The Data Science and Analytics COE is responsible for leading the creation and development of the overall strategy and direction of data science and advanced analytics at CDW – including ensuring continuity and seamless extension of existing programs, the development of a short- and long-term vision and roadmap, and defining and institutionalizing the role that data and analytics play throughout the organization as the fuel that drives and shapes CDW’s priorities and serves as an accelerant for CDW’s progress.
The ML Engineer is a key player in the Data Science & Analytics team. This role will be responsible for data engineering, data science Model deployment, testing and management for the end-to-end ML and data pipeline including data products. This role will leverage CDW’s AI labs environment to enable the delivery in a common data lake and products.
Reporting to the Sr Manager AI Engineering & Architecture of Data Science and Analytics the ML Engineer must have data infrastructure, data engineering and Machine Learning skills, a proven track record of leading and scaling data pipelines, ML Model deployments in a cloud/on prem/big data environment, strong operational skills to drive efficiency and speed. In addition, strong technical leadership skills are required with a vision for how data science can proactively improve company.
Key Areas of Responsibility
- Responsible for building and managing end-to-end data pipelines and operations from ingestion and integration through delivery for the data science prototyes and data products.
- Adept at queries, report writing and presenting findings, analyze large complex datasets to extract insights and decide on the appropriate technique.
- Understand and use data and ML fundamentals, including data structures, algorithms, computability and complexity and computer architecture.
- Collaborate with data engineers to build data and model pipelines, manage the infrastructure and data pipelines needed to bring code to production.
- Provide support to engineers and product managers in implementing machine learning in the product.
- Drive the design, building and launching of new data models and ML/Data pipelines in production.
- Identify, analyze, and interpret trends or patterns in complex data sets.
- Consulting with managers, Product owners to determine and refine machine learning objectives.
- Transforming data science prototypes and applying appropriate ML tools and technologies.

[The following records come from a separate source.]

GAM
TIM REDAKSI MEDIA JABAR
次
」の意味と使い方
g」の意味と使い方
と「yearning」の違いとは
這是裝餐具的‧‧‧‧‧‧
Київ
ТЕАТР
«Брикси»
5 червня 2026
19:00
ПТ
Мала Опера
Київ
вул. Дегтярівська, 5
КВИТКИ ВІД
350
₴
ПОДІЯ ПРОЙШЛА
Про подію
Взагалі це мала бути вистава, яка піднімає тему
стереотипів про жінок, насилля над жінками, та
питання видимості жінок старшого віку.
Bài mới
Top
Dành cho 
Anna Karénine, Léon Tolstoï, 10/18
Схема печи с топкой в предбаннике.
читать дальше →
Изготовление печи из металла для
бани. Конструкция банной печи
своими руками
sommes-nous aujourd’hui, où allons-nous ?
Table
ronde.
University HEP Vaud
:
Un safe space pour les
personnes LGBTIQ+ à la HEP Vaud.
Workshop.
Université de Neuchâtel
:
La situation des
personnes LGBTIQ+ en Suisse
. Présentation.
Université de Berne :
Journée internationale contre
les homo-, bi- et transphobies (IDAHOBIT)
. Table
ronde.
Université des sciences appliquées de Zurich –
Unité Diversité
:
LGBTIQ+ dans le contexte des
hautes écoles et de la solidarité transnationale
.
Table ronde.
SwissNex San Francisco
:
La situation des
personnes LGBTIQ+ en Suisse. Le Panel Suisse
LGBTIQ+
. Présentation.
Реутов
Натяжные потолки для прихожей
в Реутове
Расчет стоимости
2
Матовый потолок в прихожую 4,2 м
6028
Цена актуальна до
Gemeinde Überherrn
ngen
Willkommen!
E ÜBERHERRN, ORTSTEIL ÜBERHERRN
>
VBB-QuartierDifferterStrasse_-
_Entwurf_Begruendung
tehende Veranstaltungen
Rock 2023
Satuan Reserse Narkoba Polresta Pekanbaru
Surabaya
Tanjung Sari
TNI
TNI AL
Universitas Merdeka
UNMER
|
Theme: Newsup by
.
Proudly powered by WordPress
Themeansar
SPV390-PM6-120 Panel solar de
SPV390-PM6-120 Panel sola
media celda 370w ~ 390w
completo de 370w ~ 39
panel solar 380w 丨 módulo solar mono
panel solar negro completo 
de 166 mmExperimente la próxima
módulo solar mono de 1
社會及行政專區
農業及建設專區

- Research and implement best practices to improve the existing machine learning infrastructure.
- Keeping abreast of developments in machine learning.
- Contribute and support the development of the overall data science and machine learning strategy and roadmap.
Education and/or Experience Qualifications
- Bachelor’s degree in computer science, Information Systems, or equivalent IT knowledge/experience.
- 2+ years of relevant work experience in Data Analysis, Data Engineer, Data Science & Data Integration.
- Experience working with Data engineering, Data science, ETL teams and managing implementing projects that utilize big data, advanced analytics, and machine learning technologies.
- Hands-on experience in building data and ML pipelines from variety of sources such as data warehouses and in-memory OLAP models, as well as experience in NoSQL/cloud.
- Strong understanding of data, ML Models, Big Data, Relational databases, streaming and batch data processing.
- Knowledge of machine learning evaluation metrics and best practice.
- Strong experience building end-to-end data view with focus on integration.
- Hands-on experience Developing, implement data solutions using technologies such as:
- Programming languages use (SQL, Spark, Python, R, Jupyter Notebooks, Java, Scala, C++).
- Data Exploration and ETL: Alteryx, Talend, H2O, Informatica, Data Stage, Azure Data explorer, Azure Data Factory.
- Data Warehouse Solutions: Redshift, Snowflake, Postgres, Data Lake.
- Big Data technologies, Azure, AWS, Hadoop, Spark, Hive, Kafka, Flume, NoSQL stores (HBase, Cassandra, DynamoDB, MongoDB).
- Cloud storage: S3, GCS, ADLS, Blob.
- Machine Learning: Cloudera Data Science Workbench, Azure ML , Amazon ML, Google AutoML, Vertex AI.
- Data Visualization Solutions: MS Power BI, Looker, Tableau, Azure Streaming Analytics, Data Lake Analytics, Azure Time Series Insights, Azure Synapse Analytics.
- CI/CD and Code Management: Git, Maven, Docker , Jenkins, Azure Dev Ops.
CDW is committed to maintaining a workplace that is free of known hazards and to ensuring the safety, health, and well-being of coworkers and candidates for employment and their families, as well as the community.
CDW requires all coworkers be fully vaccinated against COVID-19, with the only exceptions being a documented, legally required medical or religious accommodation. Prior to starting with CDW, successful candidates will be required to: (i) be fully vaccinated against COVID-19 and provide CDW with proof of full vaccination; or (ii) apply for and receive a medical or religious-based accommodation to be exempt from the mandatory vaccination policy.